Tras las primeras averiguaciones, la Policía parecía inclinarse por la hipótesis mafiosa y se ordenó la detención del empresario que, convenientemente interrogado, estaba dispuesto a declararse culpable hasta del asesinato del general Prim. Pero no. Ayer, un desconocido que se autotitula «jefe de la guerrilla islamista de Tartaristán», colgó en internet, en la página que suelen utilizar los islamistas chechenos, un vídeo reivindicando los atentados y con la amenaza de que seguirán los ataques contra todos los falsos musulmanes que se nieguen a respetar la sharia.
Aunque sospechada, la confirmación de que los islamistas acaban de abrir un nuevo frente a sólo 800 kilómetros de Moscú y en una de las zonas económicamente más estratégicas de Rusia no le ha sentado nada bien a Putin, que se ha apresurado a enviar refuerzos policiales a Tartaristán. Algunos analistas rusos vinculan el surgimiento de esta guerrilla al conflicto sirio, en el que Moscú desempeña el papel de amigo de Asad, y lo entienden como una represalia puntual. Pero el hecho de que la reivindicación haya aparecido en las páginas de los irreductibles chechenos no permite descartar la hipótesis del nuevo frente. En su abono, el que las primeras víctimas hayan sido dos importantes líderes religiosos sunís, adversarios declarados de los radicales. También en Siria, al principio de la revuelta, fue asesinado el joven Sariyya Hassoum, hijo del gran muftí de Siria, Ahmad Hassoum, quien, pese a ser de tradición suní, se opone a la implantación de la sharia y cree que el Estado y la Iglesia deben permanecer separados. Por cierto, como es partidario de Asad, se le ha negado el visado a Europa para explicar su postura.

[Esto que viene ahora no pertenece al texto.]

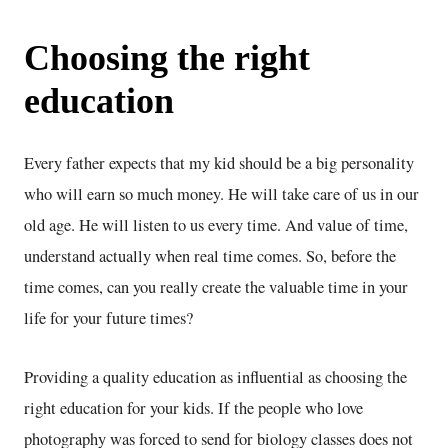
Choosing the right
education
Every father expects that my kid should be a big personality
who will earn so much money. He will take care of us in our
old age. He will listen to us every time. And value of time,
understand actually when real time comes. So, before the
time comes, can you really create the valuable time in your
life for your future times?
Providing a quality education as influential as choosing the
right education for your kids. If the people who love
photography was forced to send for biology classes does not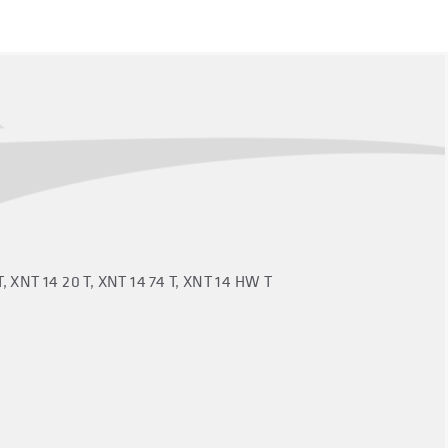
T, XNT 14 20 T, XNT 14 74 T, XNT 14 HW T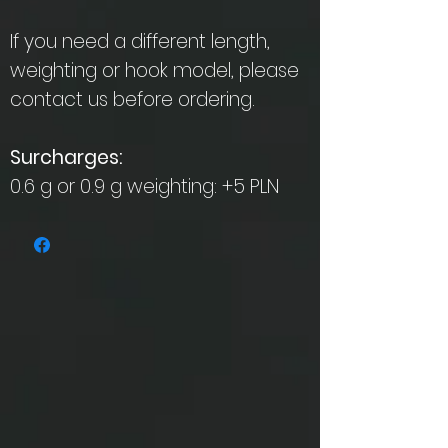
If you need a different length,
weighting or hook model, please
contact us before ordering.
Surcharges:
0.6 g or 0.9 g weighting: +5 PLN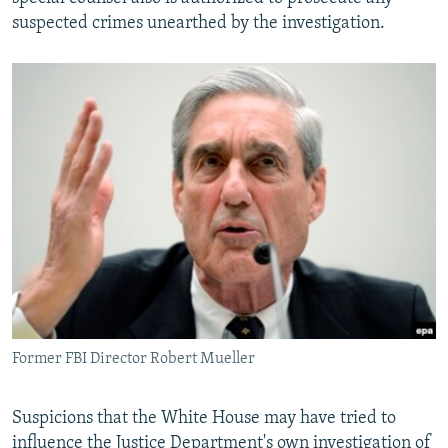
suspected crimes unearthed by the investigation.
Former FBI Director Robert Mueller
Suspicions that the White House may have tried to
influence the Justice Department's own investigation of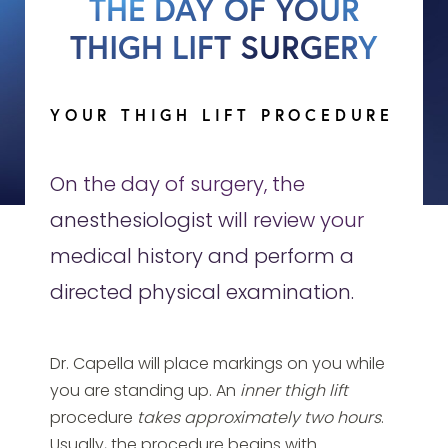
THE DAY OF YOUR
THIGH LIFT SURGERY
YOUR THIGH LIFT PROCEDURE
On the day of surgery, the
anesthesiologist will review your
medical history and perform a
directed physical examination.
Dr. Capella will place markings on you while
you are standing up. An
inner thigh lift
procedure
takes approximately two hours
.
Usually, the procedure begins with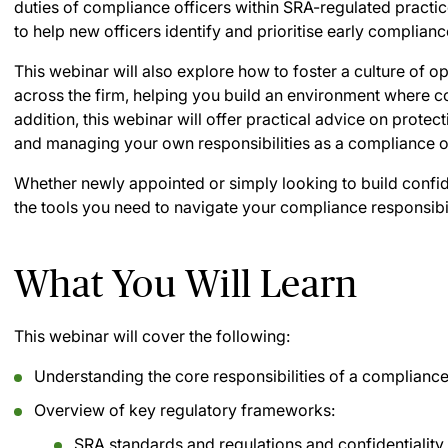
duties of compliance officers within SRA-regulated practice
to help new officers identify and prioritise early complian
This webinar will also explore how to foster a culture of o
across the firm, helping you build an environment where c
addition, this webinar will offer practical advice on protect
and managing your own responsibilities as a compliance of
Whether newly appointed or simply looking to build confide
the tools you need to navigate your compliance responsibili
What You Will Learn
This webinar will cover the following:
Understanding the core responsibilities of a complianc
Overview of key regulatory frameworks:
SRA standards and regulations and confidentiality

Colgados del volcán para robar a los dioses
Provistos de redes de mano, cedazos y cazamariposas, los campesinos de Probolingo se cuelgan materialmente de las paredes interiores del volcán Bromo, en la isla de Java, para birlarles las ofrendas a los dioses hindúes. No es trabajo fácil, amén de irreverente, porque el volcán todavía echa un humillo blanco bastante tóxico que hace toser. Pero la crisis es endémica en esta parte de Indonesia. Las ofrendas, en forma de dinero, joyas o pequeños paquetes de comida y dulces, las lanzan al fondo del volcán los fieles de la minoría hindú para agradecerles su intercesión en las buenas cosechas. Ocurre todos los 4 de agosto y atrae a miles de peregrinos que no se dejan desanimar por la multitud de aprovechados que esperan el maná. Ya saben el chiste: «Y lo que cojan los dioses...».